He only uses me for sexual pleasure. The sad part is I don't even feel like a slut. I just I feel like I should just live in the top drawer of his nightstand....for free of course.
My freaking DENTIST just commented on my hickies. Through the novacaine I managed to mumble 'It was my birthday' and she smiled knowingly.
I have vodka an food stamps. At some point today, that will undoubtedly turn into jello shots.
totally worth getting kicked out for trying to throw my drink on lindsay lohans ankle bracelet.
This is going to be the summer remembered forever as the giant 3 month long mushroom trip.
I need a therapist, but moreover we are going to be really drunk.
According to him, i kept saying "I'm belligerent as SHIT" and tried to run around the house in just my bra and underwear. Thats when they decided to carry me to the car and take me home.
PROFESSOR JUST TOOK A SHOT WITH US BEFORE CLASS. WELCOME TO THE LAST DAY OF FINALS.
I left the bar I'm on a bench across from the bowling alley taking a nap please come get me. I've had three lollipops.
I'm smoking pot with a man in a pink suit, size 15 wide shoes who bought his bowl from a place called Chinese Bling Bling while I'm dressed as a unicorn drinking pumpkin beer
You have not lived until you've had your brains fucked out on a broken down Tunnel of Love ride. Life is good.

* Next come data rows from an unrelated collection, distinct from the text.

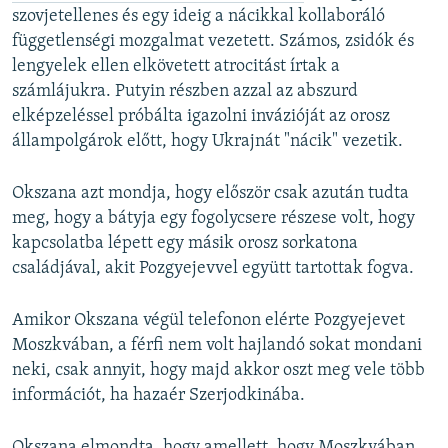
szovjetellenes és egy ideig a nácikkal kollaboráló
függetlenségi mozgalmat vezetett. Számos, zsidók és
lengyelek ellen elkövetett atrocitást írtak a
számlájukra. Putyin részben azzal az abszurd
elképzeléssel próbálta igazolni invázióját az orosz
állampolgárok előtt, hogy Ukrajnát "nácik" vezetik.
Okszana azt mondja, hogy először csak azután tudta
meg, hogy a bátyja egy fogolycsere részese volt, hogy
kapcsolatba lépett egy másik orosz sorkatona
családjával, akit Pozgyejevvel együtt tartottak fogva.
Amikor Okszana végül telefonon elérte Pozgyejevet
Moszkvában, a férfi nem volt hajlandó sokat mondani
neki, csak annyit, hogy majd akkor oszt meg vele több
információt, ha hazaér Szerjodkinába.
Okszana elmondta, hogy amellett, hogy Moszkvában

the cop asked if i was drunk and i responded with "breathalize me, cap'n". incidentally, he was a captain and i blew a .13.

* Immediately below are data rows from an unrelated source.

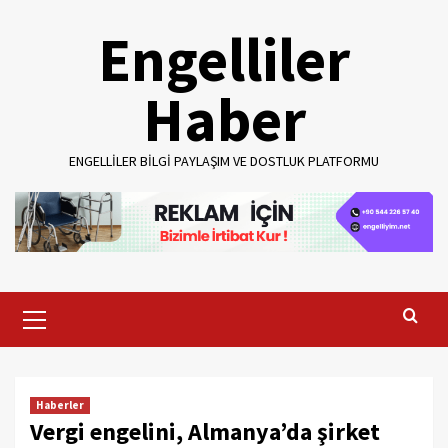
Skip
Engelliler
to
content
Haber
ENGELLILER BILGI PAYLAŞIM VE DOSTLUK PLATFORMU
Primary
Menu
Haberler
Vergi engelini, Almanya’da şirket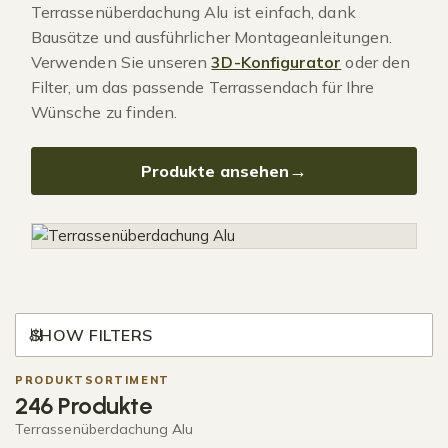
Terrassenüberdachung Alu ist einfach, dank
Bausätze und ausführlicher Montageanleitungen.
Verwenden Sie unseren
3D-Konfigurator
oder den
Filter, um das passende Terrassendach für Ihre
Wünsche zu finden.
Produkte ansehen
SHOW FILTERS
PRODUKTSORTIMENT
246 Produkte
Terrassenüberdachung Alu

Hey mike is locked out, sleeping on the common room couch, no idea where his pants are nor does he know where he is. When you get this let him in? And let me know ur alive too!
I fell into a police barricade, a cop helped me up and asked if I've been drinking. I just looked at him and said "dude.." He proceeded to take out his handcuffs
Slept in and having coffee. No sounds of whipping and no veiny dildos next to me. This is good. How's your mornin?